How to Eliminate Back Pack Pain This School Year
It’s time for students all over North Texas to head back to school, meaning it’s time for mom and dad to shell out the big bucks for back-to-school clothes and shoes in larger sizes, fresh school supplies and a new backpack. Before you purchase a bag big enough to render your child’s locker obsolete, read on for some information on how to select the best backpack for his or her needs.
The American Academy of Pediatrics (AAP) points to backpacks as the most practical way for children and teens to carry their school and personal items, as they distribute the weight among some of the body’s strongest muscles. The AAP recommends lightweight, padded backpacks with two wide straps, as cross-body styles and messenger bags don’t distribute the load as well.
According to the National Safety Council (NSC), overloaded backpacks can cause back, neck and shoulder pain and poor posture, which can be especially troubling in still-growing young bodies. And while it may be tempting to load up their backpacks with every book, binder and tablet they’ll need throughout the day, experts say it’s best to keep backpacks as light as possible.
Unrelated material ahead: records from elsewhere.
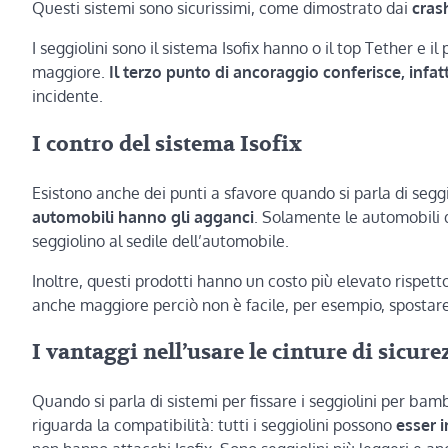
Questi sistemi sono sicurissimi, come dimostrato dai
cras
I seggiolini sono il sistema Isofix hanno o il top Tether e 
maggiore.
Il terzo punto di ancoraggio conferisce, infat
incidente.
I contro del sistema Isofix
Esistono anche dei punti a sfavore quando si parla di seggi
automobili hanno gli agganci
. Solamente le automobili d
seggiolino al sedile dell’automobile.
Inoltre, questi prodotti hanno un costo più elevato rispetto a
anche maggiore perciò non è facile, per esempio, spostare 
I vantaggi nell’usare le cinture di sicure
Quando si parla di sistemi per fissare i seggiolini per bamb
riguarda la compatibilità: tutti i seggiolini possono
esser i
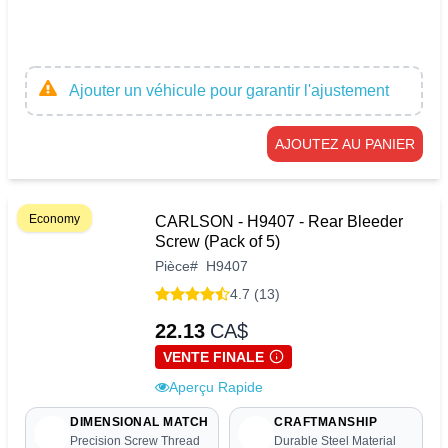
Ajouter un véhicule pour garantir l'ajustement
AJOUTEZ AU PANIER
Economy
CARLSON - H9407 - Rear Bleeder
Screw (Pack of 5)
Pièce
#
H9407
4.7 (13)
22.13
CA$
VENTE FINALE
Aperçu Rapide
DIMENSIONAL MATCH
CRAFTMANSHIP
Precision Screw Thread
Durable Steel Material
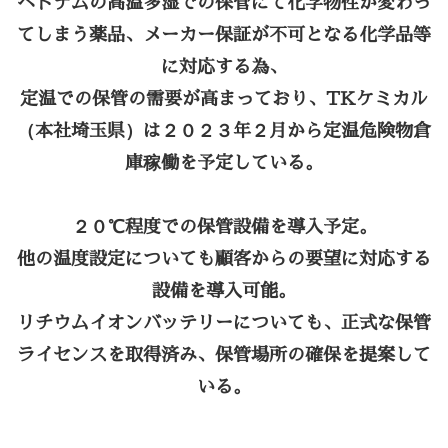
ベトナムの高温多湿での保管にて化学物性が変わっ
てしまう薬品、メーカー保証が不可となる化学品等
に対応する為、
定温での保管の需要が高まっており、
TKケミカル
（本社埼玉県）は２０２３年２月から定温危険物倉
庫稼働を予定している。
２０℃程度での保管設備を導入予定。
他の温度設定についても顧客からの要望に対応する
設備を導入可能。
リチウムイオンバッテリーについても、正式な保管
ライセンスを取得済み、保管場所の確保を提案して
いる。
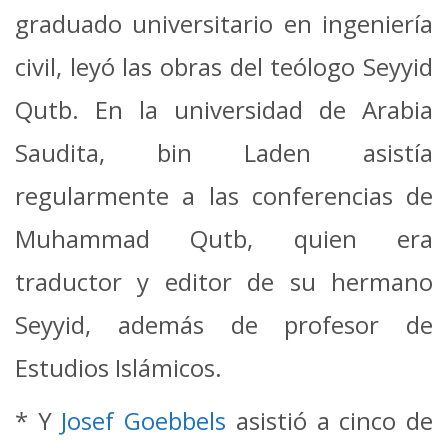
graduado universitario en ingeniería
civil, leyó las obras del teólogo Seyyid
Qutb. En la universidad de Arabia
Saudita, bin Laden asistía
regularmente a las conferencias de
Muhammad Qutb, quien era
traductor y editor de su hermano
Seyyid, además de profesor de
Estudios Islámicos.
* Y
Josef Goebbels
asistió a cinco de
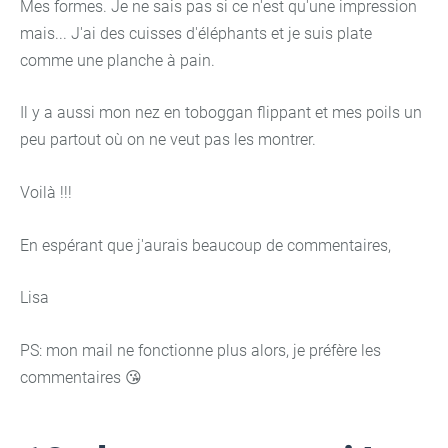
Mes formes. Je ne sais pas si ce n'est qu'une impression
mais... J'ai des cuisses d'éléphants et je suis plate
comme une planche à pain.
Il y a aussi mon nez en toboggan flippant et mes poils un
peu partout où on ne veut pas les montrer.
Voilà !!!
En espérant que j'aurais beaucoup de commentaires,
Lisa
PS: mon mail ne fonctionne plus alors, je préfère les
commentaires 😘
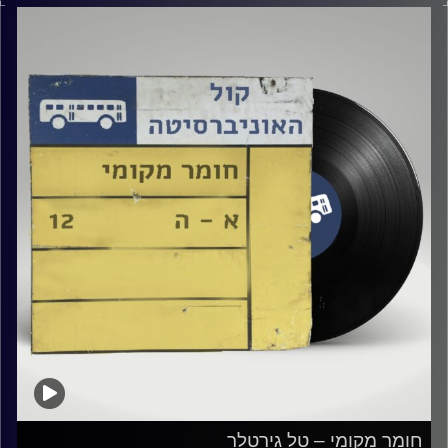
קרדיט תמונות:
Elior Buchnik
חומר מקומי – טל גירטלר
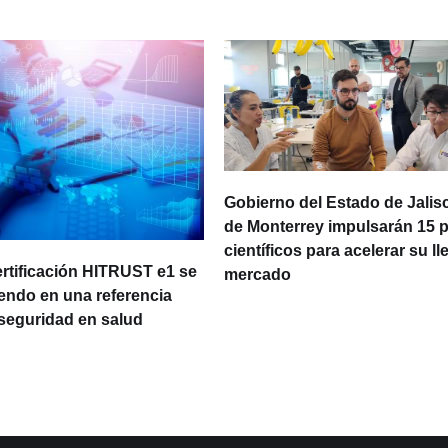
Gobierno del Estado de Jalisc
de Monterrey impulsarán 15 
científicos para acelerar su ll
ertificación HITRUST e1 se
mercado
iendo en una referencia
rseguridad en salud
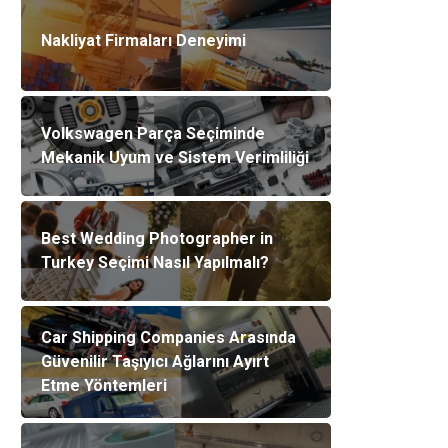
Nakliyat Firmaları Deneyimi
Volkswagen Parça Seçiminde
Mekanik Uyum ve Sistem Verimliliği
Best Wedding Photographer in
Turkey Seçimi Nasıl Yapılmalı?
Car Shipping Companies Arasında
Güvenilir Taşıyıcı Ağlarını Ayırt
Etme Yöntemleri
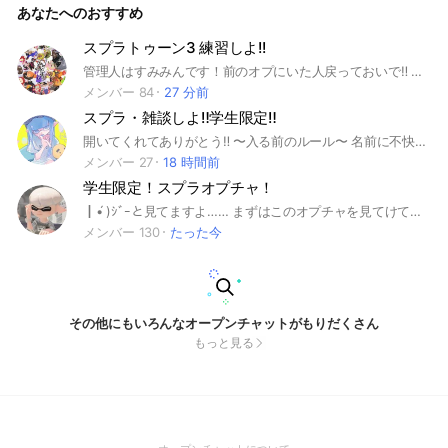
あなたへのおすすめ
中で待ってます 😖‪‪❤︎‬ ❤︎‬ ｰｰｰｰｰ ‪‪❤︎‬ ｰｰｰｰｰ ‪‪❤︎‬ ｰｰｰｰｰ ‪‪❤︎‬ 🏷️ . #ス
プラ #雑談 #恋愛 #ライト #深夜帯 #ゲーム #スプラトゥーン3
.
スプラトゥーン3 練習しよ!!
管理人はすみみんです！前のオプにいた人戻っておいで‼️ ここはオープンを募集することが多いオプだよー！ (プラベは少なめかも) 雑談メインなので気軽に入ってね〜 #スプラ #スプラトゥーン #スプラ2 #スプラトゥーン2 #スプラ3 #スプラトゥーン3 #雑談
メンバー 84
27 分前
スプラ・雑談しよ‼️学生限定‼️
開いてくれてありがとう‼️ 〜入る前のルール〜 名前に不快な言葉をつけない 初期アイコン禁止 友達連れてきちゃダメ！ 学生限定 おわり‼️中で待ってるよ #スプラ #スプラトゥーン #ゲーム #ライブトーク #ライト #雑談 #深夜 #学生限定 #大学生 #高校生 #中学生 #小学生 #APEX #バロラント #原神 #プラベ #プライベートマッチ #オープン #Xマッチ #バンカラ #サモラン #サーモンラン #がちでたのしいよ #来よう
メンバー 27
18 時間前
学生限定！スプラオプチャ！
┃•́ )ｼﾞｰと見てますよ…… まずはこのオプチャを見てけてくれてありがと〜 学生限定のスプラオプチャだよ！ 雑談などみんなで喋ることもあるよ~ 是非はいってね ◯歌枠、雑談 ✕荒らし、即抜け、嫌がらせ ↓検索用 #スプラトゥーン#スプラトゥーン2#スプラトゥーン3 #スプラ #ナワバリバトル#ナワバリ #ガチマッチ#ガチマ#バンカラマッチ #Xマッチ#xマッチ #プライベートマッチ#プラベ #サーモンラン#サモラン #ナワバトラー #フェス #オープンマッチ#オープン #チャレンジマッチ#チャレンジ #トリカラバトル#トリカラ #ヒーローモード #オクトエキスパンション #サイドオーダー #ガチャ#ロッカー #イカ#タコ #雑談#ゲーム #初心者#中級者#上級者 #学生#中学生
メンバー 130
たった今
その他にもいろんなオープンチャットがもりだくさん
もっと見る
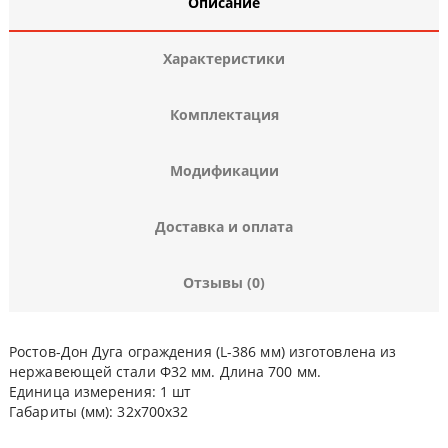
Описание
Характеристики
Комплектация
Модификации
Доставка и оплата
Отзывы (0)
Ростов-Дон Дуга ограждения (L-386 мм) изготовлена из
нержавеющей стали Ф32 мм. Длина 700 мм.
Единица измерения: 1 шт
Габариты (мм): 32x700x32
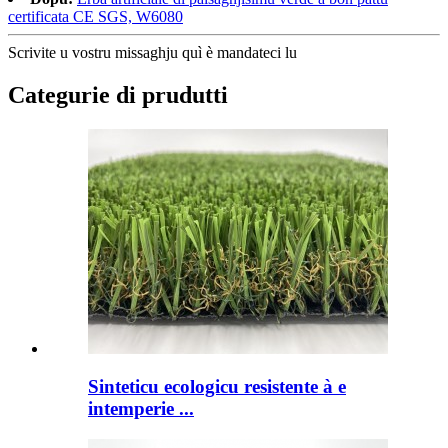
certificata CE SGS, W6080
Scrivite u vostru missaghju quì è mandateci lu
Categurie di prudutti
Sinteticu ecologicu resistente à e
intemperie ...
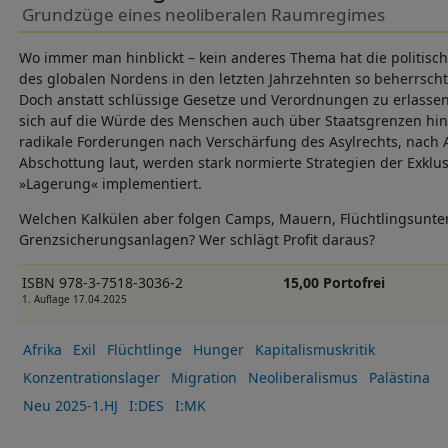
Grundzüge eines neoliberalen Raumregimes
Wo immer man hinblickt – kein anderes Thema hat die politis
des globalen Nordens in den letzten Jahrzehnten so beherrscht
Doch anstatt schlüssige Gesetze und Verordnungen zu erlasse
sich auf die Würde des Menschen auch über Staatsgrenzen hi
radikale Forderungen nach Verschärfung des Asylrechts, nach
Abschottung laut, werden stark normierte Strategien der Exklus
»Lagerung« implementiert.
Welchen Kalkülen aber folgen Camps, Mauern, Flüchtlingsunte
Grenzsicherungsanlagen? Wer schlägt Profit daraus?
ISBN 978-3-7518-3036-2
15,00 Portofrei
1. Auflage 17.04.2025
Afrika
Exil
Flüchtlinge
Hunger
Kapitalismuskritik
Konzentrationslager
Migration
Neoliberalismus
Palästina
Neu 2025-1.HJ
I:DES
I:MK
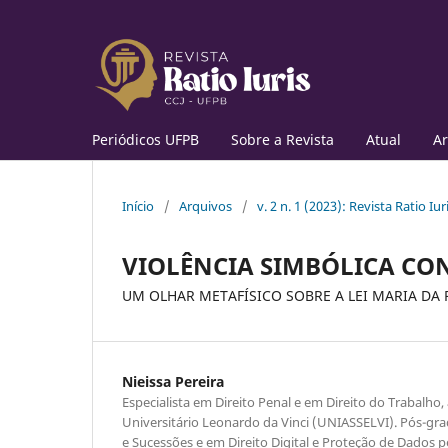
Periódicos UFPB
Sobre a Revista
Atual
Ar
Início
/
Arquivos
/
v. 2 n. 1 (2023): Revista Ratio Iur
VIOLÊNCIA SIMBÓLICA CO
UM OLHAR METAFÍSICO SOBRE A LEI MARIA DA
Nieissa Pereira
Especialista em Direito Penal e em Direito do Trabalho
Universitário Leonardo da Vinci (UNIASSELVI). Pós-gra
e Sucessões e em Direito Digital e Proteção de Dados 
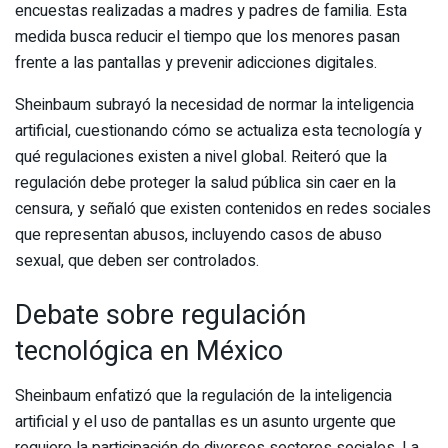
encuestas realizadas a madres y padres de familia. Esta
medida busca reducir el tiempo que los menores pasan
frente a las pantallas y prevenir adicciones digitales.
Sheinbaum subrayó la necesidad de normar la inteligencia
artificial, cuestionando cómo se actualiza esta tecnología y
qué regulaciones existen a nivel global. Reiteró que la
regulación debe proteger la salud pública sin caer en la
censura, y señaló que existen contenidos en redes sociales
que representan abusos, incluyendo casos de abuso
sexual, que deben ser controlados.
Debate sobre regulación
tecnológica en México
Sheinbaum enfatizó que la regulación de la inteligencia
artificial y el uso de pantallas es un asunto urgente que
requiere la participación de diversos sectores sociales. La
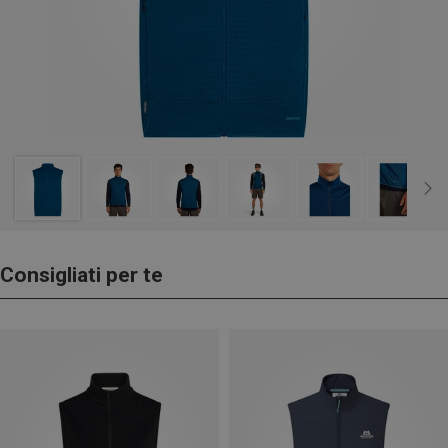
Consigliati per te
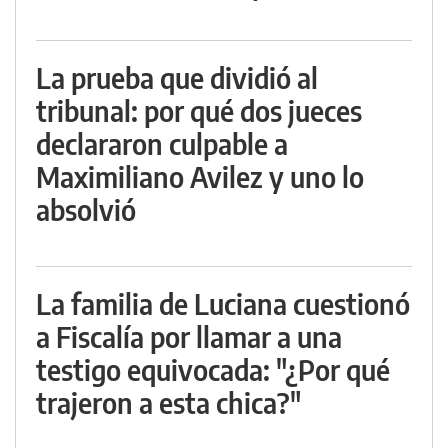
La prueba que dividió al
tribunal: por qué dos jueces
declararon culpable a
Maximiliano Avilez y uno lo
absolvió
La familia de Luciana cuestionó
a Fiscalía por llamar a una
testigo equivocada: "¿Por qué
trajeron a esta chica?"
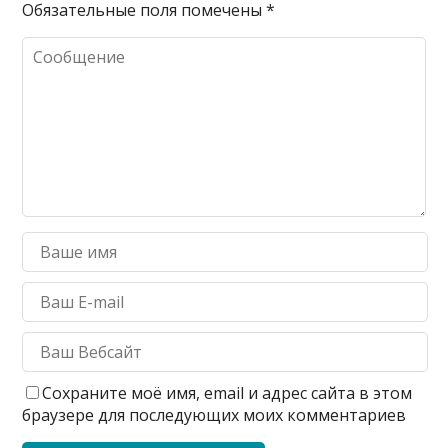
Обязательные поля помечены
*
Сохраните моё имя, email и адрес сайта в этом
браузере для последующих моих комментариев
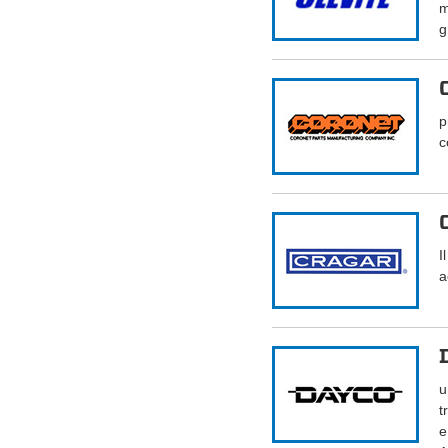
m
g
p
c
I
a
u
t
e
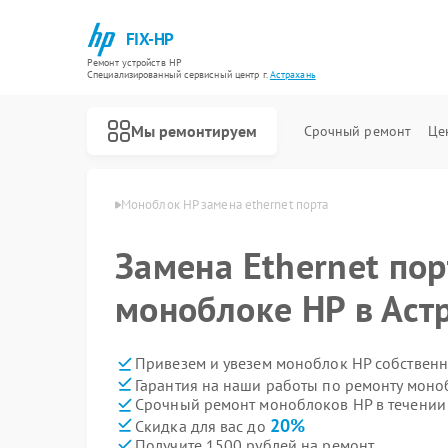
FIX-HP
Ремонт устройств HP
Специализированный cервисный центр г.
Астрахань
Мы ремонтируем
Срочный ремонт
Це
ков HP в Астрахани
Моноблок HP замена ethernet порта
Замена Ethernet пор
моноблоке HP в Аст
Привезем и увезем моноблок HP собственн
Гарантия на наши работы по ремонту мон
Срочный ремонт моноблоков HP в течении
20%
Скидка для вас до
Получите 1500 рублей на ремонт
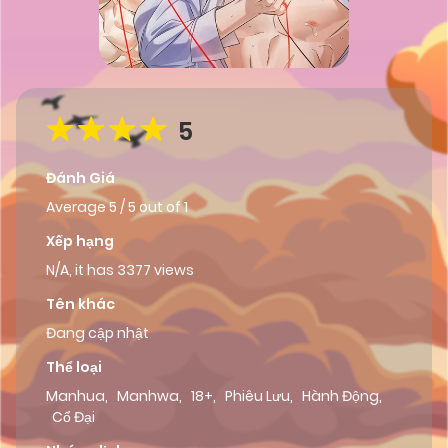
5
Đánh Giá
Average
5
/
5
out of
1
Xếp hạng
N/A, it has 3377 views
Tên khác
Đang cập nhật
Thể loại
Manhua
,
Manhwa
,
18+
,
Phiêu Lưu
,
Hành Động
,
Cổ Đại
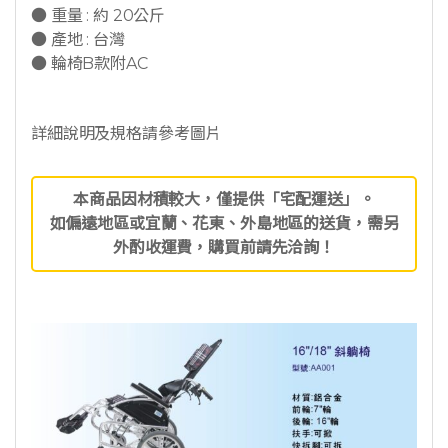
● 重量 : 約 20公斤
● 產地 : 台灣
● 輪椅B款附AC
詳細說明及規格請參考圖片
本商品因材積較大，僅提供「宅配運送」。
如偏遠地區或宜蘭、花東、外島地區的送貨，需另
外酌收運費，購買前請先洽詢！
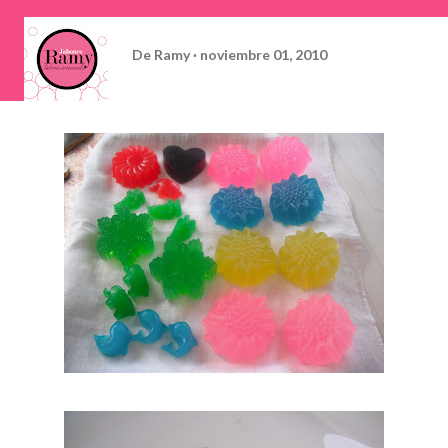
De
Ramy
noviembre 01, 2010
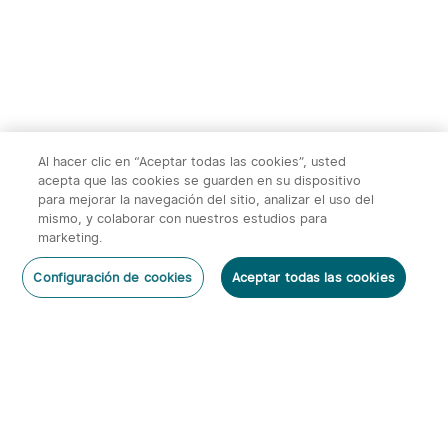
Al hacer clic en “Aceptar todas las cookies”, usted
acepta que las cookies se guarden en su dispositivo
para mejorar la navegación del sitio, analizar el uso del
mismo, y colaborar con nuestros estudios para
marketing.
Configuración de cookies
Aceptar todas las cookies
Suscribirse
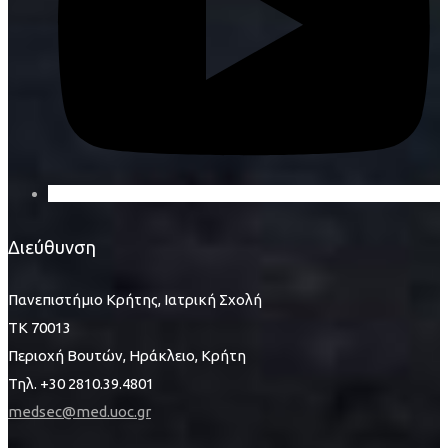
Διεύθυνση
Πανεπιστήμιο Κρήτης, Ιατρική Σχολή
ΤΚ 70013
Περιοχή Βουτών, Ηράκλειο, Κρήτη
Τηλ. +30 2810.39.4801
medsec@med.uoc.gr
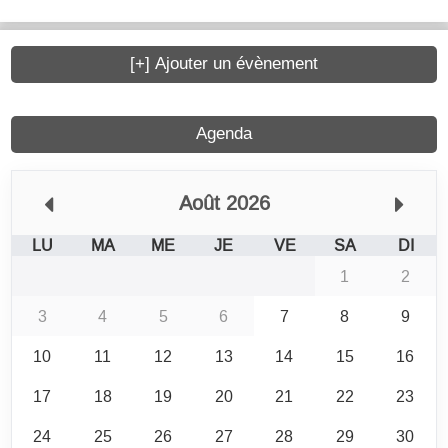
[+] Ajouter un évènement
Agenda
Août 2026
LU
MA
ME
JE
VE
SA
DI
1
2
3
4
5
6
7
8
9
10
11
12
13
14
15
16
17
18
19
20
21
22
23
24
25
26
27
28
29
30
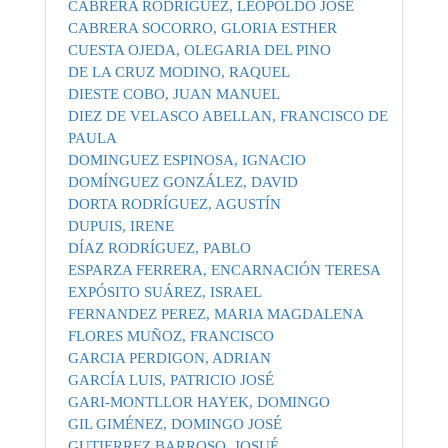
CABRERA RODRIGUEZ, LEOPOLDO JOSE
CABRERA SOCORRO, GLORIA ESTHER
CUESTA OJEDA, OLEGARIA DEL PINO
DE LA CRUZ MODINO, RAQUEL
DIESTE COBO, JUAN MANUEL
DIEZ DE VELASCO ABELLAN, FRANCISCO DE
PAULA
DOMINGUEZ ESPINOSA, IGNACIO
DOMÍNGUEZ GONZÁLEZ, DAVID
DORTA RODRÍGUEZ, AGUSTÍN
DUPUIS, IRENE
DÍAZ RODRÍGUEZ, PABLO
ESPARZA FERRERA, ENCARNACIÓN TERESA
EXPÓSITO SUÁREZ, ISRAEL
FERNANDEZ PEREZ, MARIA MAGDALENA
FLORES MUÑOZ, FRANCISCO
GARCIA PERDIGON, ADRIAN
GARCÍA LUIS, PATRICIO JOSÉ
GARI-MONTLLOR HAYEK, DOMINGO
GIL GIMÉNEZ, DOMINGO JOSÉ
GUTIERREZ BARROSO, JOSUÉ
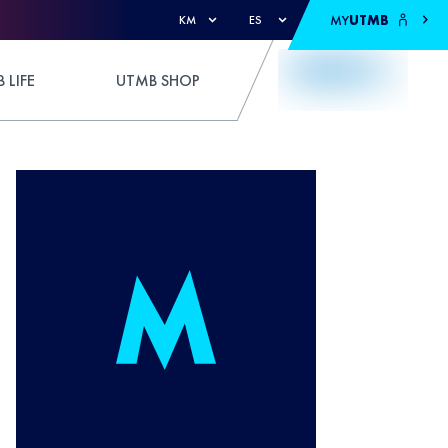
MY
UTMB
KM
ES
 LIFE
UTMB SHOP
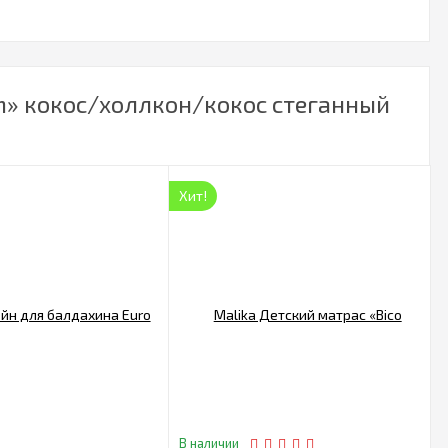
um» кокос/холлкон/кокос стеганный
Хит!
В наличии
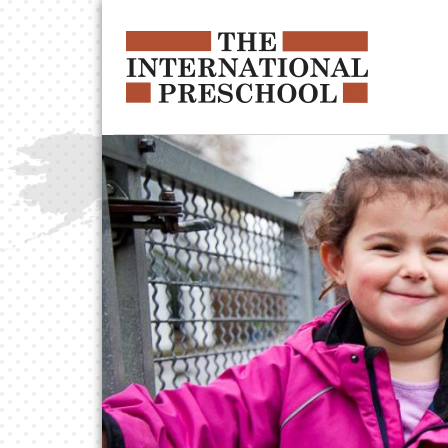
Hoppa till huvudinnehåll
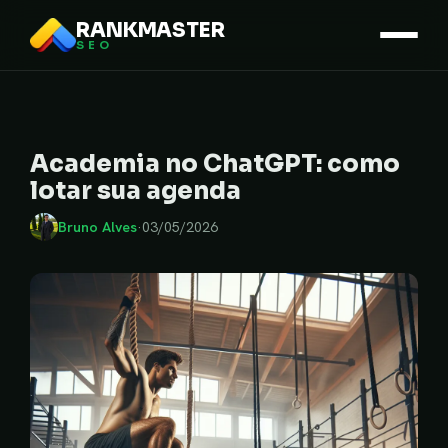
RANKMASTER
SEO
Academia no ChatGPT: como
lotar sua agenda
Bruno Alves
·
03/05/2026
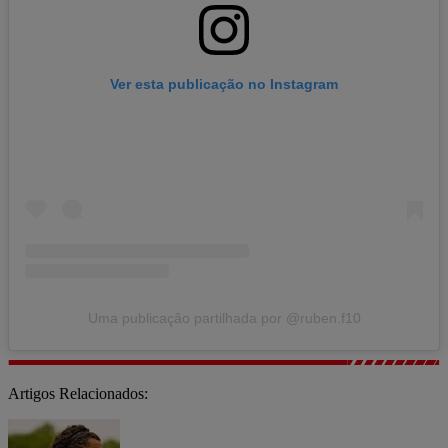
Ver esta publicação no Instagram
Uma publicação partilhada por @ruben.f10
Artigos Relacionados:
Renato Bosita, Jr., M.D., spinal surgeon and physician on the medical staff at Texas Health Plano, says kids should limit the weight of their backpacks to 10-15 percent of their body weight, including the backpack itself.
“Some kids routinely carry around too much weight on their backs but significant problems may not manifest until years later,” he says. “Theoretically any sort of overuse for a child, whether carrying a backpack or anything else, can lead to problems down the road. For instance, youth baseball pitchers may deal with deformities in their elbows due to overuse.
“In the same way, overly heavy backpacks increase the load on the lumbar spine, which can lead to aggravation and accelerated degeneration of discs. These kids may not feel pain at the time, but they’re the ones that will be coming to see me with problems in their 20s, 30s and 40s because of issues that started developing when they were kids.”
The NSC provides the following suggestions to help students and parents select the right backpack.
What to look for:
- Correct sizing (never longer than a child’s torso or hanging more than four inches below the waist)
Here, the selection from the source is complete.